From the Guidelines
Antibiotic treatment for Community-Acquired Pneumonia (CAP) should be based on effective treatment of the most commonly reported bacterial pathogens, including Haemophilus influenzae, Streptococcus pneumoniae, and Moraxella catarrhalis, and may include an aminopenicillin with clavulanic acid, a macrolide, or a tetracycline.
Key Considerations
- The choice of antibiotic should be guided by the patient's clinical presentation, severity of illness, and presence of coexisting illnesses or risk factors for drug-resistant pathogens 1.
- For healthy adults, antibiotic options may include amoxicillin, doxycycline, or a macrolide, while patients with comorbidities may require a β-lactam with a macrolide or a respiratory fluoroquinolone 1.
- The duration of antibiotic therapy should be at least 5 days, with extension of therapy guided by validated measures of clinical stability, such as resolution of vital sign abnormalities, ability to eat, and normal mentation 1.
- Current evidence supports the use of shorter-duration antibiotics in the treatment of CAP, with a minimum of 5 days of antibiotics recommended by the 2019 Infectious Diseases Society of America (IDSA)/American Thoracic Society (ATS) guideline 1.
Specific Antibiotic Options
- Aminopenicillins with clavulanic acid, such as amoxicillin-clavulanate, may be used as first-line therapy for outpatient CAP, especially in patients with no modifying factors 1.
- Macrolides, such as azithromycin or clarithromycin, may be used as alternative therapy for patients with penicillin allergy or as part of combination therapy for patients with comorbidities 1.
- Respiratory fluoroquinolones, such as levofloxacin or moxifloxacin, may be used as alternative therapy for patients with comorbidities or risk factors for drug-resistant pathogens, but should be used judiciously to minimize the risk of resistance 1.
From the Research
Antibiotic Treatment for Community-Acquired Pneumonia (CAP)
The antibiotic treatment for CAP typically involves empirical therapy that covers both typical and atypical pathogens.
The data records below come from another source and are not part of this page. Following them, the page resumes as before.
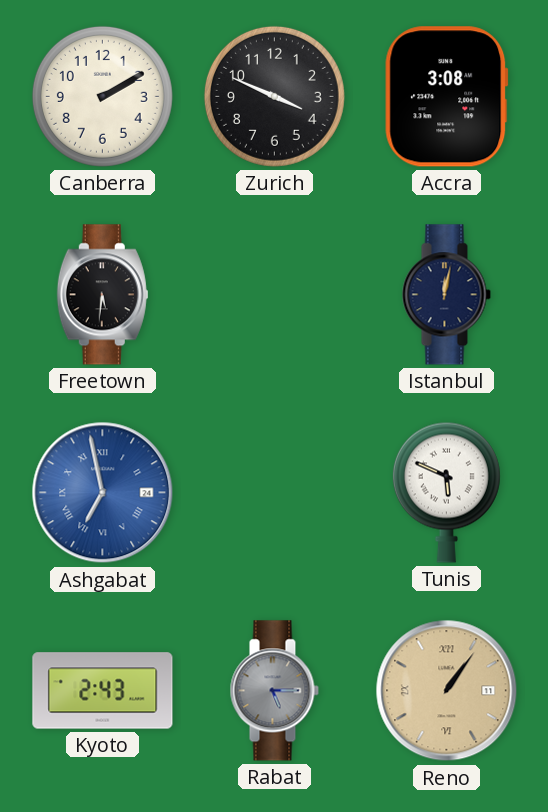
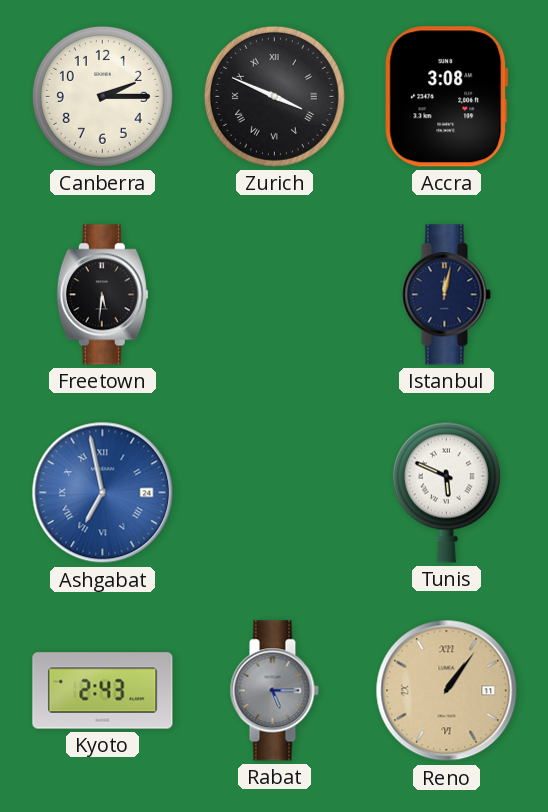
Canberra: 2:10 -> 2:15
Zurich numerals: Arabic -> Roman
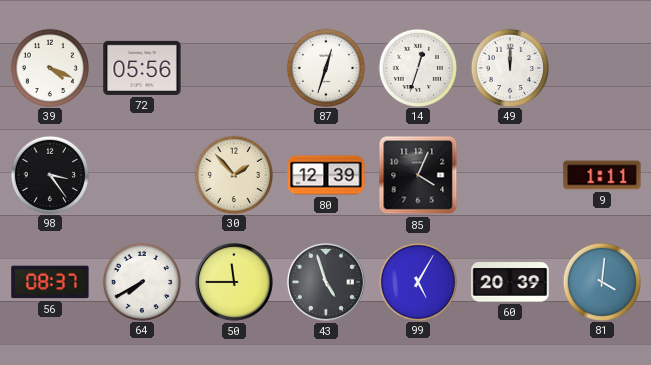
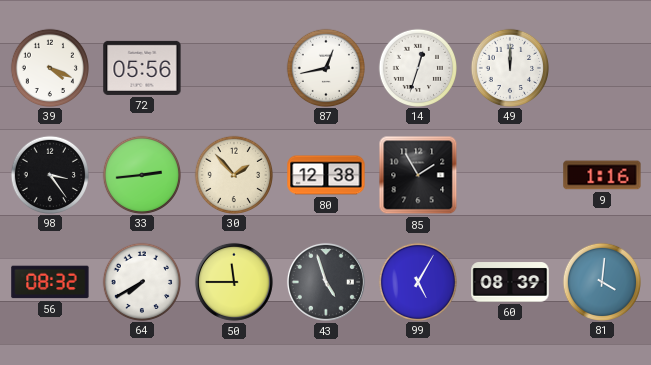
87: 12:33 -> 12:43
33: none -> 2:44
80: 12:39 -> 12:38
85: 4:04 -> 1:55
9: 1:11 -> 1:16
56: 08:37 -> 08:32
60: 20:39 -> 08:39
- The beta-lactams have historically been considered standard therapy for the treatment of CAP, but rising resistance rates are a primary concern facing physicians 2.
- Current guidelines recommend either combination therapy with a beta-lactam and a macrolide or an antipneumococcal fluoroquinolone alone for patients with comorbidities or recent antibiotic therapy 2.
- Fluoroquinolones, such as moxifloxacin, gatifloxacin, and levofloxacin, have been shown to be effective in the treatment of CAP due to S pneumoniae, with clinical success rates of > 90% 2.
- Combination therapy, including a beta-lactam and a macrolide, has been associated with better outcomes and lower mortality in severe CAP, especially in patients requiring intensive care unit (ICU) admission 3, 4.
- The use of azithromycin, telithromycin, and fluoroquinolones in short-course regimens has been shown to be efficacious, safe, and tolerable in patients with CAP 2.
- New antibiotics, such as delafloxacin, omadacycline, lefamulin, solithromycin, nemonoxacin, and ceftaroline, have been approved or are in development for the treatment of CAP, offering enhanced empiric treatment of antibiotic-resistant bacterial pathogens 5.
Specific Treatment Recommendations
- For outpatients with comorbidities and previous antibiotic therapy, nursing home patients with CAP, hospitalized patients with severe CAP, bacteremic pneumococcal CAP, presence of shock, and necessity of mechanical ventilation, combination antibiotic therapy is recommended 4.
- Macrolides have shown different properties other than antimicrobial activity, such as anti-inflammatory properties, and are often used in combination therapy for CAP 4.
- Narrow-spectrum agents are often as effective as broad-spectrum agents and result in less collateral damage, and national and local antibiotic guidance should promote choices of agents for narrow-spectrum prescribing even for severe CAP where appropriate 6.